Opinion piece (EurActiv)
09 April 2015

 

Britain is home to some of the richest and poorest regions in Western Europe, and the gap between their economic fortunes is getting wider. The UK’s poorest regions had the worst of the Great Recession: Northern Ireland’s private sector shrank by nearly 1.5 per cent a year between 2008 and 2013, while London’s grew by 1.4 per cent.

There are several reasons why regional inequality has grown. The number of jobs in manufacturing and heavy industry, long a source of well-paid employment in poorer regions, has been in decline for 40 years. The services jobs that have replaced them pay less well on average. And high-skilled people tend to move to prosperous cities while the low-skilled stay put.
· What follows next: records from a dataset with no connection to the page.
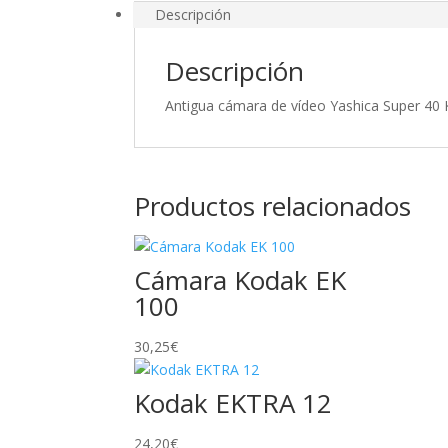
Descripción
Descripción
Antigua cámara de vídeo Yashica Super 40 K
Productos relacionados
Cámara Kodak EK
100
30,25
€
Kodak EKTRA 12
24,20
€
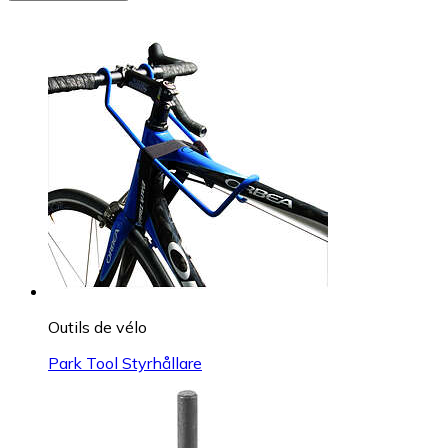
Outils de vélo
Park Tool Styrhållare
A British exit from the EU may worsen regional inequality, because poorer regions are more dependent on exports to the EU than richer ones. Exports to the EU account for 15 per cent of private sector output in the North East of England compared to 9 per cent in the South West of England and Scotland. This is because manufacturing still makes up a larger proportion of poorer regions’ economies, and because the EU’s single market is more developed in manufactured goods than services. As a result, London is less exposed to EU demand than the average British region, even with its sizeable financial services exports to the EU.

If Britain signed a free trade agreement with the EU after a withdrawal, it could prevent tariffs from being applied to manufactured goods. But there is a risk that the UK and the EU might fail to agree a deal. EU member-states buy 45 per cent of UK exports, while the Britain only buys 7 per cent of theirs, giving the EU the upper hand in a negotiation. Current alternatives to EU membership suggest that even a goods-only free trade agreement would come at the price of accepting free movement of labour: the Switzerland-EU bilateral treaties require it, for example. This might be too much for the British people to accept.

Without a free trade agreement, the UK could trade with the EU under World Trade Organisation rules. But the EU would apply tariffs on British goods exports. These would hit economic activity in the poorest regions of the UK, where manufacturing tends to predominate, much harder than the richer ones.

While London’s large financial and commercial services sector would be badly hit by a British exit from the EU, services make up less than one third of British exports, and services exports to non-EU markets have grown quickly over the course of the eurozone crisis. As a region, London and its commuter belt in the South East would be among the less affected by British withdrawal.

In order to ensure that ‘Brexit’ did not make regional inequality worse, Britain’s government would have to secure as much access to EU markets as possible. The UK would need to sign up to free movement, EU budget contributions, and many of the EU’s rules and standards. Since it would have next to no power over what those rules are, such an agreement would surely be worse than the status quo.

This article is a summary of the report: 'Disunited Kingdom: Why Brexit endangers Britain's poorer regions'.

John Springford is a senior research fellow at the Centre for European Reform.